Vouchers have been at the center of one of the most vociferous battles over education reform in recent years. Bush’s proposal to up the ante when his request for $50 million in the current budget year has not been approved was seen by opponents as almost a provocation.

“When you consider all the unfunded needs of local school districts, this is clearly a political, not a practical, calculation,” said Celia Lose, spokeswoman for the American Federation of Teachers.

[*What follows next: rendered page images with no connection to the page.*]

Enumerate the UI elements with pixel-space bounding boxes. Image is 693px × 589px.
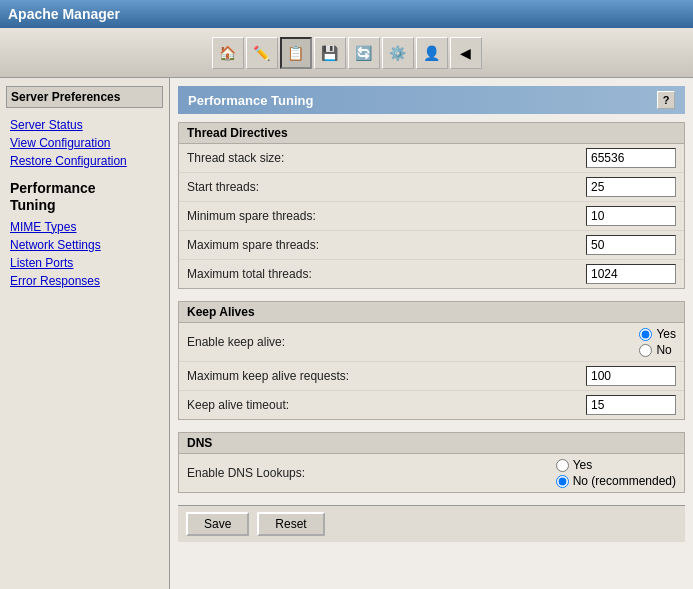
sidebar-active-section: PerformanceTuning <box>10 180 159 214</box>
save-button[interactable]: Save <box>186 512 249 536</box>
max-total-threads-label: Maximum total threads: <box>187 267 586 281</box>
toolbar-back-btn[interactable]: ◀ <box>450 37 482 69</box>
dns-no-option[interactable]: No (recommended) <box>556 474 676 488</box>
keepalive-no-option[interactable]: No <box>639 343 676 357</box>
toolbar-reload-btn[interactable]: 🔄 <box>348 37 380 69</box>
toolbar: 🏠 ✏️ 📋 💾 🔄 ⚙️ 👤 ◀ <box>0 28 693 78</box>
dns-radio-group: Yes No (recommended) <box>556 458 676 488</box>
toolbar-save-btn[interactable]: 💾 <box>314 37 346 69</box>
main-layout: Server Preferences Server Status View Co… <box>0 78 693 589</box>
keepalive-timeout-input[interactable] <box>586 395 676 415</box>
max-spare-threads-label: Maximum spare threads: <box>187 238 586 252</box>
dns-lookups-label: Enable DNS Lookups: <box>187 466 556 480</box>
dns-no-label: No (recommended) <box>573 474 676 488</box>
form-row-start-threads: Start threads: <box>179 173 684 202</box>
form-row-dns-lookups: Enable DNS Lookups: Yes No (recommended) <box>179 454 684 492</box>
max-keepalive-requests-input[interactable] <box>586 366 676 386</box>
sidebar-item-view-configuration[interactable]: View Configuration <box>6 134 163 152</box>
sidebar-title: Server Preferences <box>6 86 163 108</box>
thread-directives-section: Thread Directives Thread stack size: Sta… <box>178 122 685 289</box>
dns-yes-option[interactable]: Yes <box>556 458 676 472</box>
dns-section: DNS Enable DNS Lookups: Yes No (recommen… <box>178 432 685 493</box>
form-row-enable-keepalive: Enable keep alive: Yes No <box>179 323 684 362</box>
section-header: Performance Tuning ? <box>178 86 685 114</box>
thread-stack-size-input[interactable] <box>586 148 676 168</box>
max-total-threads-input[interactable] <box>586 264 676 284</box>
form-row-thread-stack-size: Thread stack size: <box>179 144 684 173</box>
toolbar-home-btn[interactable]: 🏠 <box>212 37 244 69</box>
content-area: Performance Tuning ? Thread Directives T… <box>170 78 693 589</box>
toolbar-settings-btn[interactable]: ⚙️ <box>382 37 414 69</box>
app-title: Apache Manager <box>8 6 120 22</box>
footer: Save Reset <box>178 505 685 542</box>
sidebar-item-listen-ports[interactable]: Listen Ports <box>6 254 163 272</box>
toolbar-user-btn[interactable]: 👤 <box>416 37 448 69</box>
keepalive-yes-option[interactable]: Yes <box>639 327 676 341</box>
sidebar-item-network-settings[interactable]: Network Settings <box>6 236 163 254</box>
enable-keepalive-label: Enable keep alive: <box>187 335 639 349</box>
sidebar: Server Preferences Server Status View Co… <box>0 78 170 589</box>
section-heading: Performance Tuning <box>188 93 313 108</box>
keepalive-no-radio[interactable] <box>639 344 652 357</box>
form-row-min-spare-threads: Minimum spare threads: <box>179 202 684 231</box>
form-row-keepalive-timeout: Keep alive timeout: <box>179 391 684 419</box>
keepalive-no-label: No <box>656 343 671 357</box>
keepalive-radio-group: Yes No <box>639 327 676 357</box>
dns-title: DNS <box>179 433 684 454</box>
thread-stack-size-label: Thread stack size: <box>187 151 586 165</box>
sidebar-item-restore-configuration[interactable]: Restore Configuration <box>6 152 163 170</box>
max-spare-threads-input[interactable] <box>586 235 676 255</box>
toolbar-config-btn[interactable]: 📋 <box>280 37 312 69</box>
form-row-max-keepalive-requests: Maximum keep alive requests: <box>179 362 684 391</box>
help-button[interactable]: ? <box>657 91 675 109</box>
min-spare-threads-input[interactable] <box>586 206 676 226</box>
dns-yes-radio[interactable] <box>556 459 569 472</box>
form-row-max-spare-threads: Maximum spare threads: <box>179 231 684 260</box>
keep-alives-title: Keep Alives <box>179 302 684 323</box>
sidebar-item-error-responses[interactable]: Error Responses <box>6 272 163 290</box>
toolbar-edit-btn[interactable]: ✏️ <box>246 37 278 69</box>
min-spare-threads-label: Minimum spare threads: <box>187 209 586 223</box>
reset-button[interactable]: Reset <box>257 512 324 536</box>
keep-alives-section: Keep Alives Enable keep alive: Yes No Ma… <box>178 301 685 420</box>
keepalive-timeout-label: Keep alive timeout: <box>187 398 586 412</box>
max-keepalive-requests-label: Maximum keep alive requests: <box>187 369 586 383</box>
sidebar-item-server-status[interactable]: Server Status <box>6 116 163 134</box>
keepalive-yes-radio[interactable] <box>639 328 652 341</box>
sidebar-item-mime-types[interactable]: MIME Types <box>6 218 163 236</box>
start-threads-input[interactable] <box>586 177 676 197</box>
keepalive-yes-label: Yes <box>656 327 676 341</box>
form-row-max-total-threads: Maximum total threads: <box>179 260 684 288</box>
title-bar: Apache Manager <box>0 0 693 28</box>
thread-directives-title: Thread Directives <box>179 123 684 144</box>
dns-yes-label: Yes <box>573 458 593 472</box>
start-threads-label: Start threads: <box>187 180 586 194</box>
dns-no-radio[interactable] <box>556 475 569 488</box>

Overall, Bush’s new budget calls for $53.1 billion in total spending for the Education Department. That is $2.8 billion, or 5.6%, above what Bush sought a year ago. But it is several billion dollars less than what the GOP-controlled Senate has approved for the current fiscal year -- a sign that education, like other domestic issues, will be a congressional battleground.

Included in the education budget are sizable requests to help low-income schoolchildren in the Title I program (an additional $1 billion, to $12.4 billion); disabled children through special education grants to states ($1 billion more, to $9.5 billion); and Pell Grants for needy college students ($1.9 billion more, to $12.7 billion).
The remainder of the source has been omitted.